IS911 naturally produces transposase (OrfAB) derivatives truncated at the C-terminal end (OrfAB-CTF) and devoid of the catalytic domain. A majority species, OrfAB*, was produced at higher levels at 42 degrees C than at 30 degrees C suggesting that it is at least partly responsible for the innate reduction in IS911 transposition activity at higher temperatures. An engineered equivalent of similar length, OrfAB1-149], inhibited transposition activity in vivo or in vitro when produced along with full-length transposase. We isolated several point mutants showing higher activity than the wild-type IS911 at 42 degrees C. These fall into two regions of the transposase. One, located in the N-terminal segment of OrfAB, lies between or within two regions involved in protein multimerization. The other is located within the C-terminal catalytic domain.
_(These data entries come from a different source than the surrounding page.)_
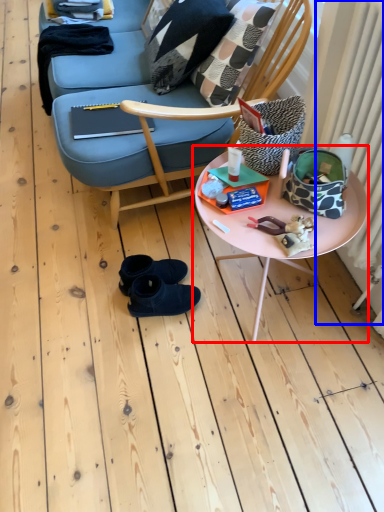 Question: Which object is further to the camera taking this photo, table (highlighted by a red box) or radiator (highlighted by a blue box)?

Choices:
 (A) table
 (B) radiator

Answer: (A) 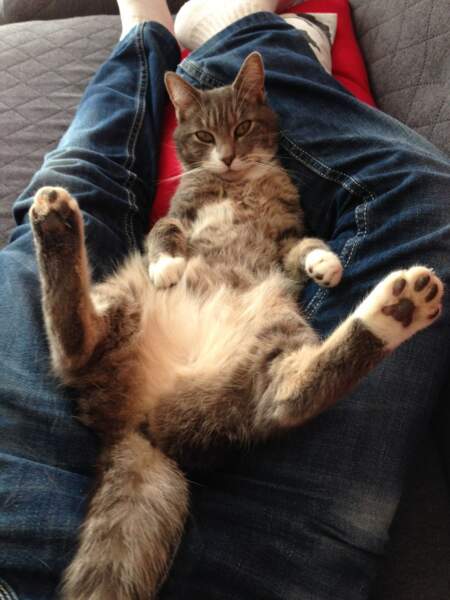 Where is `right white sock`? Image resolution: width=450 pixels, height=600 pixels. right white sock is located at coordinates (212, 16). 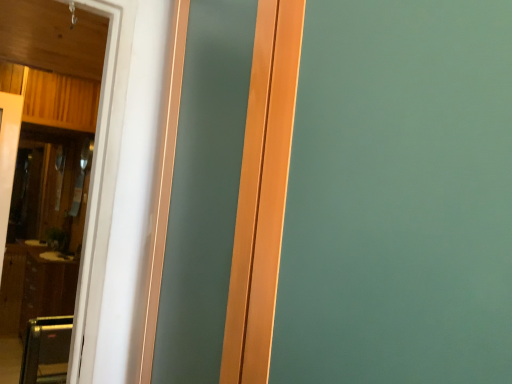 What is the approximate width of matte brown cabinet at left?

18.16 inches.

What do you see at coordinates (34, 288) in the screenshot? I see `matte brown cabinet at left` at bounding box center [34, 288].

You are a GUI agent. You are given a task and a screenshot of the screen. Output one action in this format:
    pyautogui.click(x=<x>, y=<y>)
    Task: Click on the matte brown cabinet at left
    
    Given the screenshot: What is the action you would take?
    pyautogui.click(x=34, y=288)

Image resolution: width=512 pixels, height=384 pixels. In order to click on matte brown cabinet at left in this screenshot , I will do `click(34, 288)`.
The N-terminal mutations resulted in reduced levels of OrfAB* while the C-terminal mutation alone appeared not to affect OrfAB* levels. Combination of N- and C-terminal mutations greatly reduced OrfAB* levels and transposition was concomitantly high even at 42 degrees C. The mechanism by which truncated transposase species are generated and how they intervene to reduce transposition activity is discussed. While transposition activity of these multiply mutated derivatives in vivo was resistant to temperature, the purified OrfAB derivatives retained an inherent temperature-sensitive phenotype in vitro. This clearly demonstrates that temperature sensitivity of IS911 transposition is a complex phenomenon with several mechanistic components. These results have important implications for the several other transposons and insertion sequences whose transposition has also been shown to be temperature-sensitive.